■ WORK INSTRUCTION
Where a line of the material includes the string "Tesettüre", copy that line.

◇ ◇ ◇ ◇ ◇

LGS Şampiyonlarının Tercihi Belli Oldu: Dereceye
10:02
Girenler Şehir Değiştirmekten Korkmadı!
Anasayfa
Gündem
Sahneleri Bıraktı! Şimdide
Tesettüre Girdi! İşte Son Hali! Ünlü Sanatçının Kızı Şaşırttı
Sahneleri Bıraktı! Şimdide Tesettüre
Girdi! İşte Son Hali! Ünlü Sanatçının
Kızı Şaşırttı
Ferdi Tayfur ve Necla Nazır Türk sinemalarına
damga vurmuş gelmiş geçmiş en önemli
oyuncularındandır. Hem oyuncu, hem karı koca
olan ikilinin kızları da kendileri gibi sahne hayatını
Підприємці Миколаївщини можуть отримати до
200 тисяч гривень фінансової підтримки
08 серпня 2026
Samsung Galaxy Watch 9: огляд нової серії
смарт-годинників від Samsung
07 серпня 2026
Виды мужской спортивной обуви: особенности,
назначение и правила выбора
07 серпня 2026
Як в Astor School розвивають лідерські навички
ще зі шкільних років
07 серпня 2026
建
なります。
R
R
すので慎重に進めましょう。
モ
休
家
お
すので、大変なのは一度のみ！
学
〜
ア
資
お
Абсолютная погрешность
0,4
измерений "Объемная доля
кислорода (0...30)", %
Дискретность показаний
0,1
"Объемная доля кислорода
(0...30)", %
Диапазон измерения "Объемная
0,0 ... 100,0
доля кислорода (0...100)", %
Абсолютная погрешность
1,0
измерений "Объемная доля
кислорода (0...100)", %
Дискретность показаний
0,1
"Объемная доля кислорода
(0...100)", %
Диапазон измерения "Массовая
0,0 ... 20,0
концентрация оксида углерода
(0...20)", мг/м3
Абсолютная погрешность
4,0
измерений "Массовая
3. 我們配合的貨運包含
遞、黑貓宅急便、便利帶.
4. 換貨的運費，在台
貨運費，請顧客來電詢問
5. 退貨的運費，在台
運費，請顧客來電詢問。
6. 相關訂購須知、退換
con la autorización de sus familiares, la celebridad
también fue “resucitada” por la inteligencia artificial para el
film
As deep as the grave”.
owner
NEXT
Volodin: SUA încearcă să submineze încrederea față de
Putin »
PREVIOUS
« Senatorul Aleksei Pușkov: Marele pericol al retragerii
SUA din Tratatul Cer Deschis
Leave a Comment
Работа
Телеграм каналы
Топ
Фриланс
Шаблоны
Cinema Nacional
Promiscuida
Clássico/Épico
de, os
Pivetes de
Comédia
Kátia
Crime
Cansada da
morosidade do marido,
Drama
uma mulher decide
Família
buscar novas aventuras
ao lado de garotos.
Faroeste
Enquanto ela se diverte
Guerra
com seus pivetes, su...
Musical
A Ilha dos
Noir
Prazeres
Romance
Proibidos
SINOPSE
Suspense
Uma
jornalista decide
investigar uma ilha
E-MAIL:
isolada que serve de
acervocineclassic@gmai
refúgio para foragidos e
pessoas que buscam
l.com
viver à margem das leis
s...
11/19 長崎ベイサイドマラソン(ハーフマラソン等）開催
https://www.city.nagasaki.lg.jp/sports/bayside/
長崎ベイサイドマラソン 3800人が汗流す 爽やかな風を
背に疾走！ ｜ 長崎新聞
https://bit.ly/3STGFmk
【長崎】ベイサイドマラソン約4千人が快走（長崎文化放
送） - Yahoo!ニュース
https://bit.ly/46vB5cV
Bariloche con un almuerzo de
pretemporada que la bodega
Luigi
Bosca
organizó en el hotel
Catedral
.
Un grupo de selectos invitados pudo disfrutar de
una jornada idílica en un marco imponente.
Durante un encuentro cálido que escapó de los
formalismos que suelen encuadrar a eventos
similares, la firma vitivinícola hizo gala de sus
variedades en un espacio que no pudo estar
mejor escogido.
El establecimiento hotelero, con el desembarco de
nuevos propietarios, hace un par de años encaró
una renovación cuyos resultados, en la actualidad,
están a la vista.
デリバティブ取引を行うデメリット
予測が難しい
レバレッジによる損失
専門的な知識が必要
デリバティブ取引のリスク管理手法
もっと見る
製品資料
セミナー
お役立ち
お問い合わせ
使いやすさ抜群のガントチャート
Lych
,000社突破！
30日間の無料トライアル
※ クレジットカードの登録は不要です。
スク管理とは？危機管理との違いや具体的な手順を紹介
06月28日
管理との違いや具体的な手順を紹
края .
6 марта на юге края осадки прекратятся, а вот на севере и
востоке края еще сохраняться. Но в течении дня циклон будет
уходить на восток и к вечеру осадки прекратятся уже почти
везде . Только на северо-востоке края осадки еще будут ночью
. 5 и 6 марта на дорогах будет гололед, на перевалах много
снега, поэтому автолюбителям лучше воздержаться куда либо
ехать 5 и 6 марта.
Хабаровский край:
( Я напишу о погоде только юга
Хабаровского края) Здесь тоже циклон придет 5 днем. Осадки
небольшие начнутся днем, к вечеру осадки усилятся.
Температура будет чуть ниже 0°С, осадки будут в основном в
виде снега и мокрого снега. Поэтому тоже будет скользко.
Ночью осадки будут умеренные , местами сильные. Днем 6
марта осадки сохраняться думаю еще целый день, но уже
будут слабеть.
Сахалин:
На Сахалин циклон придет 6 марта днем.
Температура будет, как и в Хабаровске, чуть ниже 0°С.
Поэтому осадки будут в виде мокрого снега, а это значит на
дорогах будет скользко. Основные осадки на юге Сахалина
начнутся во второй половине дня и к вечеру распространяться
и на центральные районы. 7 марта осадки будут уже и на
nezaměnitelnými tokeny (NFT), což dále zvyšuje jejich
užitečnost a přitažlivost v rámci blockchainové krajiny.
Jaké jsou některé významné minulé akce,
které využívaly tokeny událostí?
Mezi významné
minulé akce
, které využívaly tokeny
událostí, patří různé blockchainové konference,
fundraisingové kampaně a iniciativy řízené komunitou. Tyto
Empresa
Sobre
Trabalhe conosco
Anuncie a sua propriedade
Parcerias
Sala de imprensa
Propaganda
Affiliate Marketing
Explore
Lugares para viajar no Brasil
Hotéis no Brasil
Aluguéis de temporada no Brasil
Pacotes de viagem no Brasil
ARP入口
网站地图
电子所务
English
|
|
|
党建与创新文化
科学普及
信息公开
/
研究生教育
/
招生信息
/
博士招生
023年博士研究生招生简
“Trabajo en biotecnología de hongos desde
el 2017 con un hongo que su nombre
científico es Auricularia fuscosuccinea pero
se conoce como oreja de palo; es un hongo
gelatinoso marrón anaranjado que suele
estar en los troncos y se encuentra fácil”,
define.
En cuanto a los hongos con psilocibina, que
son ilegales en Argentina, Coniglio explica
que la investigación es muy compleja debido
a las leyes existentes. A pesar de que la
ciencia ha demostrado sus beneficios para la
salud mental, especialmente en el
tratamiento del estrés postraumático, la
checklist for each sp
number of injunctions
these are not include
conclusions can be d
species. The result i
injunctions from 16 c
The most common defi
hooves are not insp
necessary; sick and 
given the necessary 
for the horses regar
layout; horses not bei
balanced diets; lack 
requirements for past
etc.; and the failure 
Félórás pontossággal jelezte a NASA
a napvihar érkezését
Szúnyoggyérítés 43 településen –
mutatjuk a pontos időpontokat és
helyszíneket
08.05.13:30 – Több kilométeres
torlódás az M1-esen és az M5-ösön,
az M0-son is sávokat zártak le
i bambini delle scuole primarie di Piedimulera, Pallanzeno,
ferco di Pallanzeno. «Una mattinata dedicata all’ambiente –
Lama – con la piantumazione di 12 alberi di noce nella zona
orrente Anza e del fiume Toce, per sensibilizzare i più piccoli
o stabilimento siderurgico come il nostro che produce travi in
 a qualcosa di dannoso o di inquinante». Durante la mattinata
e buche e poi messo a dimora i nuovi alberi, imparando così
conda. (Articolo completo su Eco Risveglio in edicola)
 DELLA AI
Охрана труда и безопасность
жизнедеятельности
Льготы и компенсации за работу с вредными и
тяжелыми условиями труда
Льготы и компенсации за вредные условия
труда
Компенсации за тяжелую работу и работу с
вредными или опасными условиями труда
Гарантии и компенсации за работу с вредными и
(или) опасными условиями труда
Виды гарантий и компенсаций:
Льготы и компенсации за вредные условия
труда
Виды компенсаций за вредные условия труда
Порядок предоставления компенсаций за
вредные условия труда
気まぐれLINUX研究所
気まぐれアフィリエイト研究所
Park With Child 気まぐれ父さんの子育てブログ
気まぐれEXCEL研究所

◇ ◇ ◇ ◇ ◇

■ EXERCISE RESULT
Tesettüre Girdi! İşte Son Hali! Ünlü Sanatçının Kızı Şaşırttı
Sahneleri Bıraktı! Şimdide Tesettüre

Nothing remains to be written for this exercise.